She applied the Page 69 Test to her new novel, The Neighbors Are Watching, and reported the following:
The question at the heart of this novel is whether or not there can ever be an objective reality--a quandary I've explored in some form or other in every one of my books. Here, all the neighbors on the fictional Fuller Court cul-de-sac watch and judge each other constantly, despite the fact that each one of them has plenty to hide. The novel is told from multiple points of view and it is up to the reader to figure out whose perspective, if any, is the true one--or if a true perspective exists at all. In this sense, page 69 is both representative of the novel as a whole and not at all. The scene takes place at Fuller Court's annual block party, the only time all of these watchful neighbors are together as a group instead of peering through each other's doorways and windows. Because this is such a singular event, I decided to write the scene with no point of view. For these few pages, the reader becomes a purely objective observer of the calm (albeit a tense one) before the firestorm.Read an excerpt from The Neighbors Are Watching and view the trailer; learn more about the book and author at Debra Ginsberg's website.
From page 69:
Sam was wearing a festive skirt; long, full and decorated with bright yellow and orange geometric patterns which contrasted nicely with the turquoise necklace and bracelet she'd designed and created. The skirt and jewelry were set off by a plain white t-shirt which was simple but of good quality and which flattered Sam's olive skin and slim figure.
Gloria wasn't as dressed up as Sam but had traded her usual yoga pants for a pair of painted on jeans and a purple halter top. Her short gold hair was still damp from the shower. Sunlight bounced off the large silver hoops in her ears and her breasts swayed slightly against the thin fabric of her top. Dick turned his head as she passed him, his eyes quickly taking a full inventory of her hips and thighs.
"That looks good," Sam said, pointing at Dorothy's chicken salad.
"Please try some," Dorothy said. "I made it with these special olives I got down at--you know, that store? I'm totally drawing a blank right now! But help yourself."
"I made a fruit salad," Sam said. "It's kind of my take on Ambrosia, but without all the things that are bad for you."
Dorothy tipped her head, smiling politely. "Oh?"
Dick scraped the grill. Flames rose up and slapped on another patty.
"Don't worry, Dick, we also brought beer," Gloria said and put the two six-packs of Dos XX she'd been carrying on the table. "Good beer," she said.
Dick turned to her, grinning.
"Great," he said. "Burgers are just about there.
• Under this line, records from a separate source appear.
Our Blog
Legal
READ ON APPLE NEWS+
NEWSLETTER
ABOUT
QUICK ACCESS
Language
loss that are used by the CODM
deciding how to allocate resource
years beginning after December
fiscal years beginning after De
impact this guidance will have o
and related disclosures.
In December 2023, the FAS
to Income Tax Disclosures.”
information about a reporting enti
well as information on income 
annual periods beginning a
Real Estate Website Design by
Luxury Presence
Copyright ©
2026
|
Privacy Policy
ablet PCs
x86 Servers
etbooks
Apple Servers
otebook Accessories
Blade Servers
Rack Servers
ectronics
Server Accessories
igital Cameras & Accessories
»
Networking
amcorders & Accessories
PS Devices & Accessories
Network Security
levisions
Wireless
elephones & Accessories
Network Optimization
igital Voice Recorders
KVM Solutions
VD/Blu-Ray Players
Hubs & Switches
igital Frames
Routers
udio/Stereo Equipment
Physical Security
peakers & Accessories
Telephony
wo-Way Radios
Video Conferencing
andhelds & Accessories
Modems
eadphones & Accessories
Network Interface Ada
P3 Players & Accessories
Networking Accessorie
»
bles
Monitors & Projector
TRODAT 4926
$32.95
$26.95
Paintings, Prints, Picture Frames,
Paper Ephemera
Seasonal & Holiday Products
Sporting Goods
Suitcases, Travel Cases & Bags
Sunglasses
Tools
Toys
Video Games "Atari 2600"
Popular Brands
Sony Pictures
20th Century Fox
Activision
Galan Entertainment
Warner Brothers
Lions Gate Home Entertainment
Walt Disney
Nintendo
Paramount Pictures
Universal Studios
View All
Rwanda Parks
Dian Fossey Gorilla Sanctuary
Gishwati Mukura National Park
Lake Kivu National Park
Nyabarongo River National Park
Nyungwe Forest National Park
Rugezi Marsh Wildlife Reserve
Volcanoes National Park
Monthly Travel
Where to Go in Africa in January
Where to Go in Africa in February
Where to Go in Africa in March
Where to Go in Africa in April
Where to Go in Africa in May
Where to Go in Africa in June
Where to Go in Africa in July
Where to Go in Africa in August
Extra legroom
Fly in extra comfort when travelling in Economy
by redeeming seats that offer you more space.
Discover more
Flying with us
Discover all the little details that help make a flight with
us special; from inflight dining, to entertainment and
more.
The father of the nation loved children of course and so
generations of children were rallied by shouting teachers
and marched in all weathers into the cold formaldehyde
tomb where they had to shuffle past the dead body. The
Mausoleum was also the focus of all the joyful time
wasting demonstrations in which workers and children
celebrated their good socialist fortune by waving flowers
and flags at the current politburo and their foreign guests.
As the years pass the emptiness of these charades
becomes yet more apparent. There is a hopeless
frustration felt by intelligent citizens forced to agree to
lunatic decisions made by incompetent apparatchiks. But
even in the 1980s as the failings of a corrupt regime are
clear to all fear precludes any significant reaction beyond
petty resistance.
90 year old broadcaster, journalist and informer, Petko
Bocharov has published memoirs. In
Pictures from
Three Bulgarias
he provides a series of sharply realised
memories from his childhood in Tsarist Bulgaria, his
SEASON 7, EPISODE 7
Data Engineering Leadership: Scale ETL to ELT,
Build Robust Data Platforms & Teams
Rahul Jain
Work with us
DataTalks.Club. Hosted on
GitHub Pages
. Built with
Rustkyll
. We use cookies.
Time to grab some buns." His eyes flickered quickly to her ass and then back up to his grill.
Gloria rolled her eyes and Sam reached out with her hand, grabbed hold of Gloria's arm and squeezed lightly. Gloria understood and patted Sam on the back. Don't worry about it, I'm fine.
"Okay if I just leave it here for now?" Sam said, placing her fruit salad on the table.
"Sure, of course," Dorothy said, brightness lifting her words. "Oh, look, there's Joe!" She smiled, quickly rubbing a finger across her teeth in case there was any smeared lipstick there.